- Directed by: Frank Piasecki Poulsen
- Release date: 1 September 2010;
- Country: Denmark

= Blood in the Mobile =

Blood in the Mobile is a 2010 documentary film by Danish film director Frank Piasecki Poulsen. The film addresses the issue of conflict minerals by examining illegal cassiterite mining in the North-Kivu province in eastern DR Congo. In particular, it focuses on the cassiterite mine in Bisie.

The film is co-financed by Danish, German, Finnish, Hungarian and Irish television, as well as the Danish National film board.

The film premiered in Denmark on 1 September 2010. During the making of the film Frank Piasecki Poulsen is working with communications professional and new media entrepreneur Mikkel Skov Petersen on the online campaign of the same name.

The campaign is addressing Poulsen and Petersens notion of the responsibility of the manufacturers of mobile phones on the situation in war torn eastern Congo. The project is collaborating with NGOs like Dutch-based Make It Fair and British-based Global Witness who are also engaged in changing the conduct of Western companies regarding the industrial use of minerals of unknown origin.

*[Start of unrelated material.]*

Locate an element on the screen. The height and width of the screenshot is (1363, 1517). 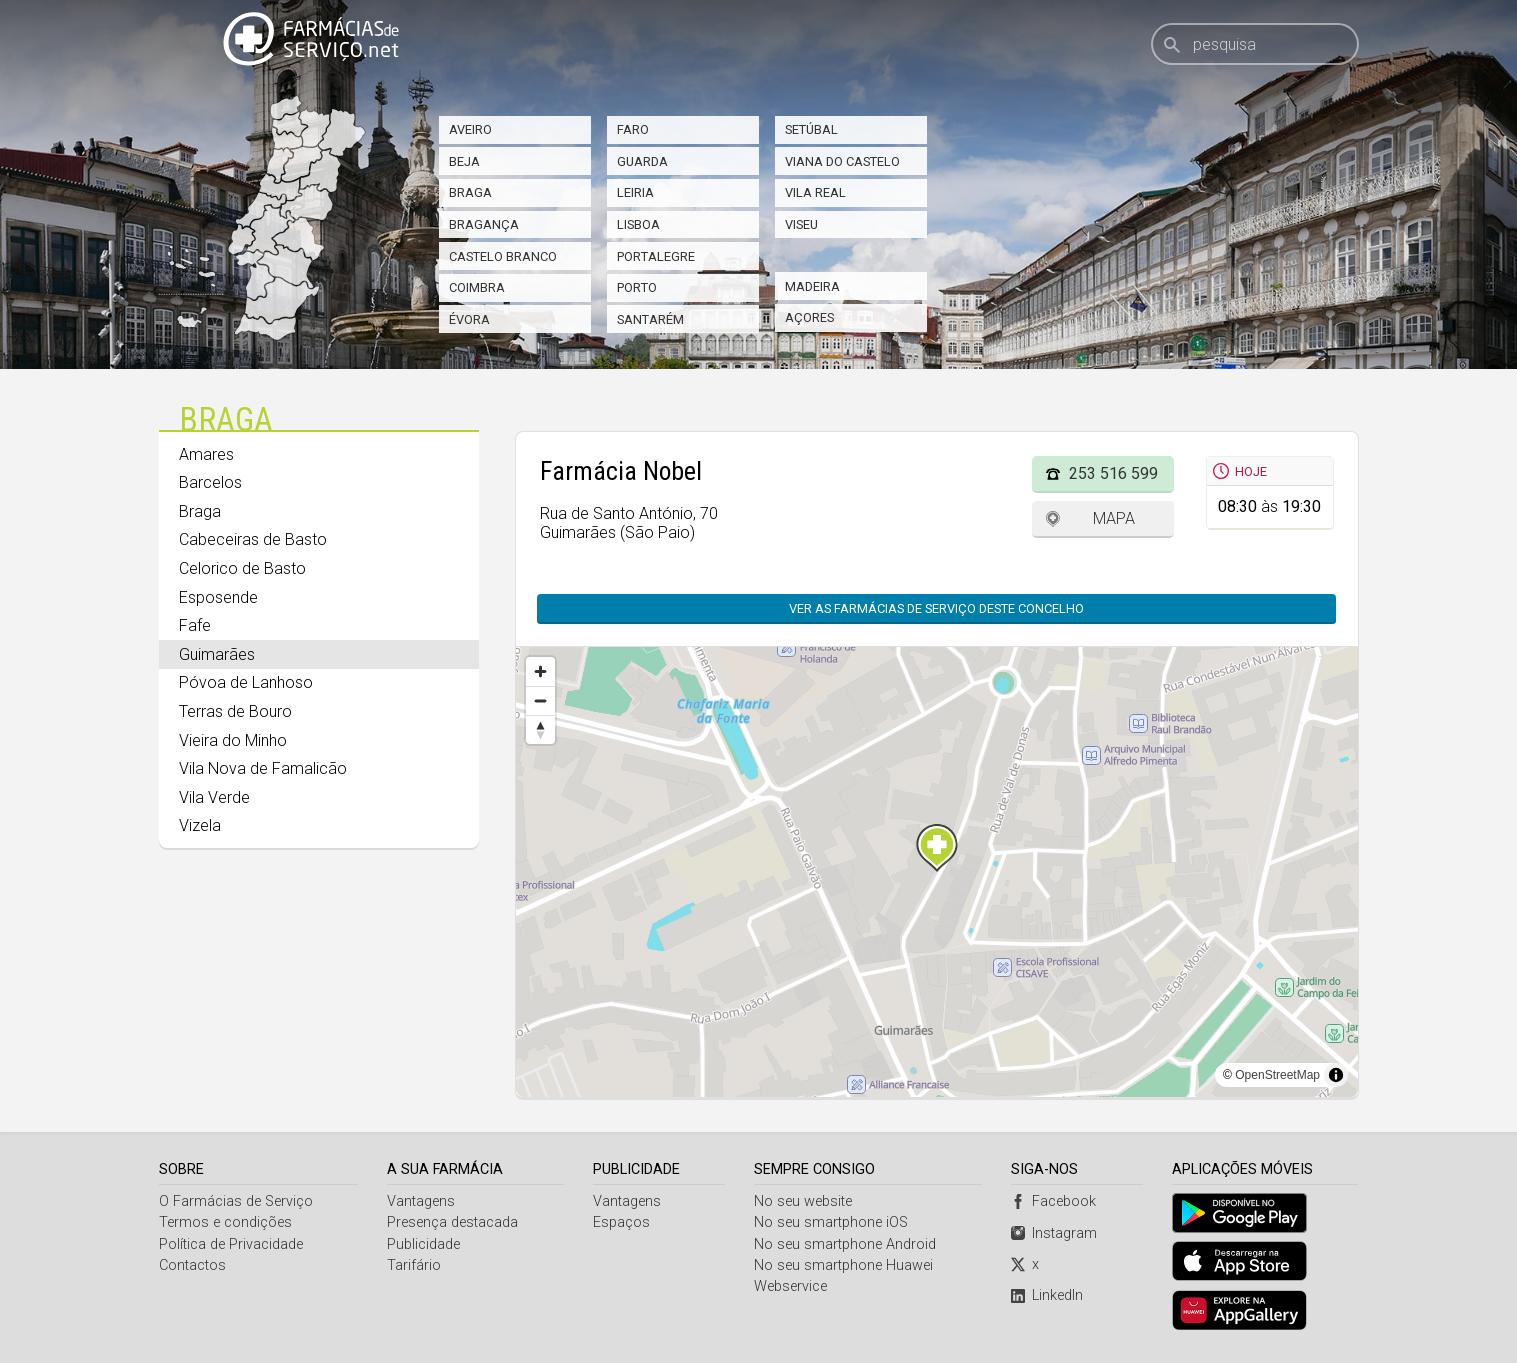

The cassiterite dug out in the illegal mines in North-Kivu is according to Danish corporate monitor organization Danwatch primarily purchased as tin by the electronics industry after processing in East Asia.

Apart from trying to raise awareness of the issue of illegal mining and alleged lack of corporate social responsibility from the mobile phone industry, the campaign is an attempt to experiment with new ways of building an audience and create additional funding for documentary films.

The production of the film and the campaign is run in association with Danish new media company Spacesheep, founded in 2009 by Poulsen and Petersen in association with major Danish independent TV and film production company Koncern.